Hortensia looked over to where Marion was pointing. A builder’s truck was parked just by No.10.

‘It’s parked.’

‘I know that. Don’t play with me, Hortensia.’

‘Marion, I am not in the mood. My husband is newly dead, I’m in mourning.’

Marion said nothing.

‘The truck is there because I contracted it to be. I have a meeting, in fact, and would rather not be late.’

‘You’re doing some work on … the house?’

‘Not that it’s any concern of yours.’

‘Well, you ought to have let us know at least. The committee. Good faith.’

‘Marion, there is no such rule. And you may not realise it, but Katterijn is not a block of flats and you are not the chairperson of the body corporate.
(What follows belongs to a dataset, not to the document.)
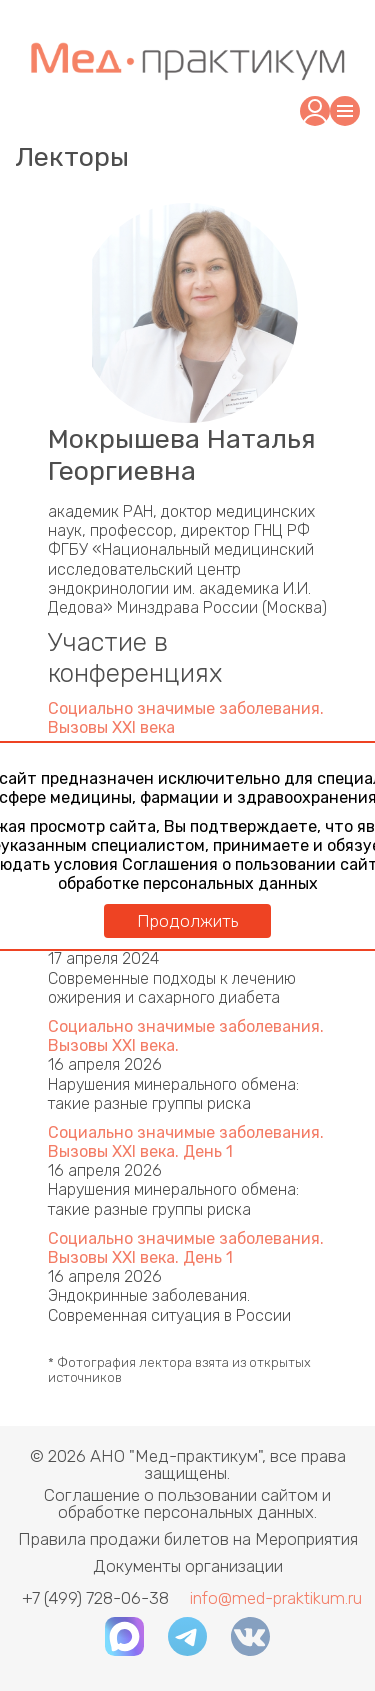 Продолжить (187, 921)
That house is mine and, yes, I’m making some … improvements.’

Happy to have landed a lasting blow, Hortensia sidestepped the woman and her mutt.

‘What sort of improvements?’ Marion called after her.

‘Obvious ones,’ Hortensia responded.

The truck was there because it was a welcome distraction, a sensible alternative to thinking about Peter and this child.

Initially, especially when Hortensia had not yet realised that No. 10 was designed by Marion, she viewed the house favourably, or at least she thought it acceptable. It cost an obscene amount of money, but they had that much and many times more. Copious interior and exterior pictures had been sent to Ibadan by the estate agents. There were of course permits to apply for and papers to sign – whenever are there not? They signed them, they came. And soon enough Hortensia heard through the Katterijn ramble of gossip that No. 10 had been Marion’s first-ever design. Apparently Marion had been vying to own it herself. This explained the kind of reception Hortensia had received from Marion when they first arrived.

It was a hot day and the walk up the Koppie had left her thirsty. Hortensia chatted briefly to the builder, explaining her ideas. After she left, Hortensia sat in her study and asked Bassey to bring her a glass of ice cubes. She liked to dip her fingertips in and run them along her temple.

The heat was welcome, though, as was the lack of rain. The weather was encouraging for the works that were about to commence. The fewer rain-days, the better. No delays, no gaps leaving room for all the thoughts she was trying to keep at bay. The building works were to be Hortensia’s opium. To this end, ever since the idea had occurred to her, she’d been busy with it. Knocking down walls would mean new plaster. The chore of trying to match a new can of paint to the existing was hopeless. So new paint it was. A few sheets of wallpaper for special places. She took the samples to bed. During the day Hortensia made labelled and dimensioned sketches for the contractors. Today she was preparing a work schedule; it gave no consideration to rain-days.